Is a return of American Idol on the horizon? According to multiple sources and reported by Variety, the reality singing competition show could be getting a revival on NBC. Since its final bow on FOX, Variety reports that Idol's producers at Fremantle have shopped it around to other networks in search of a revival. Per Variety, sources close to the discussions say NBC has been pitched a revival and officials are now "mulling options on how to integrate the show into its programming slate." One such option, according to the report, is to cut NBC's other reality singing show, The Voice from two seasons a year to one - but no deal of any kind has been met.

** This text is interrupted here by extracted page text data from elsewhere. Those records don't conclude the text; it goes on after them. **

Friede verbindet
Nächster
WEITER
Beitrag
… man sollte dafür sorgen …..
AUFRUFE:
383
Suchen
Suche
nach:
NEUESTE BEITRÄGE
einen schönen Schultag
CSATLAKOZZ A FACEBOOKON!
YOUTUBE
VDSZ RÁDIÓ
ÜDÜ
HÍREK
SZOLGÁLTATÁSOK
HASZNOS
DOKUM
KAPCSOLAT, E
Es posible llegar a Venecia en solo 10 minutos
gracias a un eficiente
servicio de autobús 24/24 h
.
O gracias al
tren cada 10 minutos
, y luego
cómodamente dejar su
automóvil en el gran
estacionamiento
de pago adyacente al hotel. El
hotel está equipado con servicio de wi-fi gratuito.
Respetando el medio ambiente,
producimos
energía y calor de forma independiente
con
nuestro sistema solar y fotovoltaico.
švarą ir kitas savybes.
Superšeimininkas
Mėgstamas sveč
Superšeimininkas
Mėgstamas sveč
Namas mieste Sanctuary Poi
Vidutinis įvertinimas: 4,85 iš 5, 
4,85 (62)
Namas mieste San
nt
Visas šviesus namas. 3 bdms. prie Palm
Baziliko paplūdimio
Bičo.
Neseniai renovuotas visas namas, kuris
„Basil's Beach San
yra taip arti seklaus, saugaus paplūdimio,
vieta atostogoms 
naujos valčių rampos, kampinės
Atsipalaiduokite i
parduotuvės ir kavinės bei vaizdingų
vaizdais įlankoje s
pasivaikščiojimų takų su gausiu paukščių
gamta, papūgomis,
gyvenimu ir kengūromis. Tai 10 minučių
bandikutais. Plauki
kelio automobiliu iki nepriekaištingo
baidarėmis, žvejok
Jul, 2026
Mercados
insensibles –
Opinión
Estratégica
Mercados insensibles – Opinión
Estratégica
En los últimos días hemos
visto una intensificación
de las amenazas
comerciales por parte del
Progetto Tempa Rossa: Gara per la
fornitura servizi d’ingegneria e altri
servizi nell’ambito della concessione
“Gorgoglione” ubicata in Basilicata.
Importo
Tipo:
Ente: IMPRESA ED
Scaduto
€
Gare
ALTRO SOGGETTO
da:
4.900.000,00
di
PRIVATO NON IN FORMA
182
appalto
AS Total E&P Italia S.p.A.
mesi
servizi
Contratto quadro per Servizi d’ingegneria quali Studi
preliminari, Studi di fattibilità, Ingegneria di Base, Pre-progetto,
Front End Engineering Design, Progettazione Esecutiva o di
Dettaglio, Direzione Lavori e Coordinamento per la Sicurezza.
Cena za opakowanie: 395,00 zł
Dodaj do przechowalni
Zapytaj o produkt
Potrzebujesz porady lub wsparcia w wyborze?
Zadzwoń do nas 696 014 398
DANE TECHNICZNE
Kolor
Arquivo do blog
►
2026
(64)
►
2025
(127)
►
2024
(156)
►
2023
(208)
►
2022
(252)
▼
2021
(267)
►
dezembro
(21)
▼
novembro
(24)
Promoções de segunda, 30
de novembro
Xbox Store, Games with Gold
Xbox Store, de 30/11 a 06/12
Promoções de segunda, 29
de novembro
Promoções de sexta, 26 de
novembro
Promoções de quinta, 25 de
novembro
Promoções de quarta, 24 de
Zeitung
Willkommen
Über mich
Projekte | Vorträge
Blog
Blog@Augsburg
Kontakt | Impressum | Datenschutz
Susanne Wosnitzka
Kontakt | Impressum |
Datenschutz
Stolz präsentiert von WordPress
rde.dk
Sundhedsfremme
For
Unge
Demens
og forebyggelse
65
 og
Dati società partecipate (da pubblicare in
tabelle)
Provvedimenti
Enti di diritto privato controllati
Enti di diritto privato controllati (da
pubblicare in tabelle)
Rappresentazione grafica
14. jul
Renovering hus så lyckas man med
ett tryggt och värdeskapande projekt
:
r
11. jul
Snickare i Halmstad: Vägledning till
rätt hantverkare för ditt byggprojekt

Idol ran on FOX from 2002 to 2016. During its heyday, it received a 12.4 rating among the coveted 18-49 demographic and 36.4 million viewers, according to Nielsen and as cited by Variety. Practically unheard of nowadays. After its peak, Idol experienced a decline throughout the years from 36.4 million viewers to 9.1 million in 2016, which is still indicative of a healthy show by today's standards. Despite that, FOX pulled the plug which, if you know me, infuriated me as an Idol superfan. This latest news has made me feel as giddy as a child on Christmas but I'll (try to) be cautious about my giddiness!
5. Ansel Adams Exhibit
Ansel Adams, one of our country's great photographers, is being celebrated at the North Carolina Museum of Art with a special exhibit. The exhibit, called Ansel Adams: Masterworks, showcases a selection of the photographer's great works throughout his life. You know that I, as a photography junkie, would love something like this so I checked it out. I couldn't take photos of the works inside the exhibit of course but, let me tell you, the pieces on display were magnificent. I studied a little of Adams' works while at N.C. State but the exhibit really opened my eyes to the sheer mastery he possessed. Some of the works included snippets detailing technical bits on how Adams was able to achieve the photo, which were interesting to read. Afterward, there was a store where I picked up a poster featuring one of his works, entitled Moon and Half Dome: Yosemite National Park, California, 1927.